| Instructions to follow |
Identify, in the records below, every line where the string "technologies" appears, and copy each such line.

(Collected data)
· · · ·

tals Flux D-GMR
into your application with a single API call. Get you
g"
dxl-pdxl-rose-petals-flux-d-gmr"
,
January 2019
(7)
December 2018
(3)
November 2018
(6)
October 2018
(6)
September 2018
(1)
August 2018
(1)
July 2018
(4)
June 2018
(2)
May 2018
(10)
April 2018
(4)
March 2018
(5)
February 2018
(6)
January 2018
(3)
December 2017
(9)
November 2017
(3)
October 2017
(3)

· · · ·

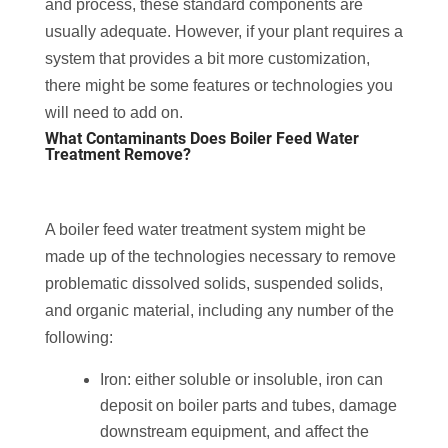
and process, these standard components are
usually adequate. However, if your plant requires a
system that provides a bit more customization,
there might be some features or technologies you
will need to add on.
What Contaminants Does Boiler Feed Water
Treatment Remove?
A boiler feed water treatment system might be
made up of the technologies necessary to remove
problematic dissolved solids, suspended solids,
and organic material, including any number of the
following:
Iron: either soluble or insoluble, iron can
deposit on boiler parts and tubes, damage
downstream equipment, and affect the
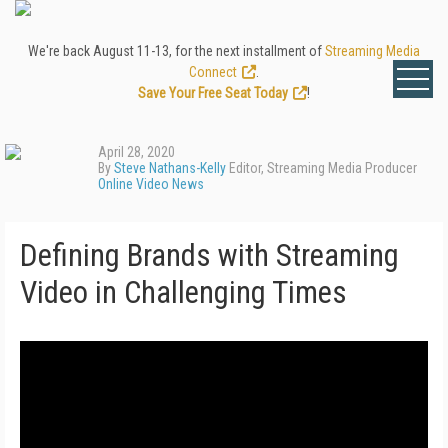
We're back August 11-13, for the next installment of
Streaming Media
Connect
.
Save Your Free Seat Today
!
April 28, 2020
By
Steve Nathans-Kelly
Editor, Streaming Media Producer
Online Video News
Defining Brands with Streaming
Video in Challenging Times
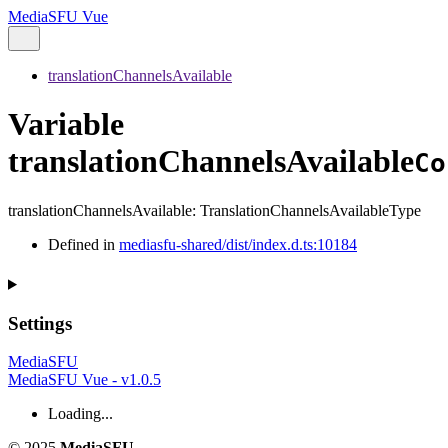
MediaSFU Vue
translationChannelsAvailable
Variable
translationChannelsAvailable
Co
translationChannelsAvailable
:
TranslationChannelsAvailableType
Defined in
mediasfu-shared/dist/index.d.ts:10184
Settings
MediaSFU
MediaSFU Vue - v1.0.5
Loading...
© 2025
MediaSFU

· · · ·

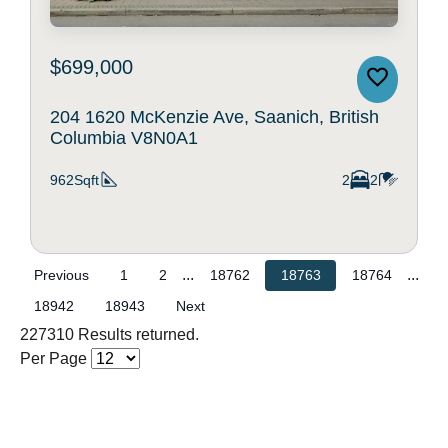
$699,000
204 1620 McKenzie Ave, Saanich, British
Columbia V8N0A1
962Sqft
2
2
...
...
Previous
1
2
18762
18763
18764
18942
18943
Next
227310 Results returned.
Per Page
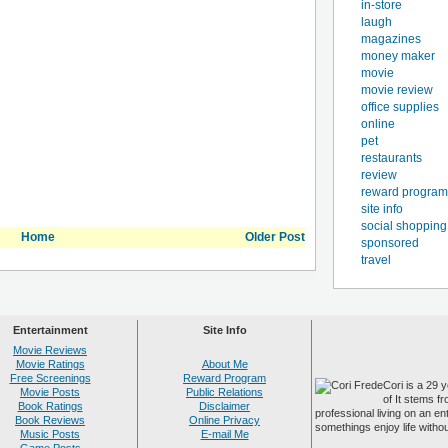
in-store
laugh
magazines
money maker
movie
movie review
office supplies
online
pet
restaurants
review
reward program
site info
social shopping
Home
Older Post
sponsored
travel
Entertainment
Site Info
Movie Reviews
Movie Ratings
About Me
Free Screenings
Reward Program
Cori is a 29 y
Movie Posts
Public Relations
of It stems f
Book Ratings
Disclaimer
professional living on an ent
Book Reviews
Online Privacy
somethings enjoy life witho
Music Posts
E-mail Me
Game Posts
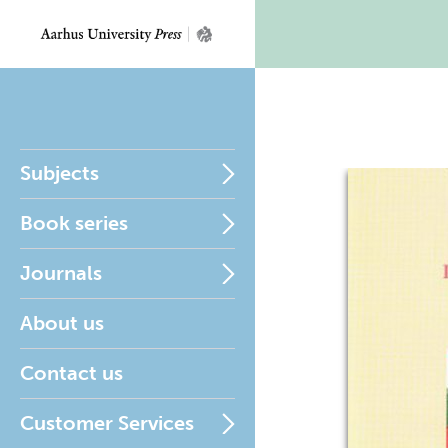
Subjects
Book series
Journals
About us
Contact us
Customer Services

· · · ·

| Written answer |
there might be some features or technologies you
made up of the technologies necessary to remove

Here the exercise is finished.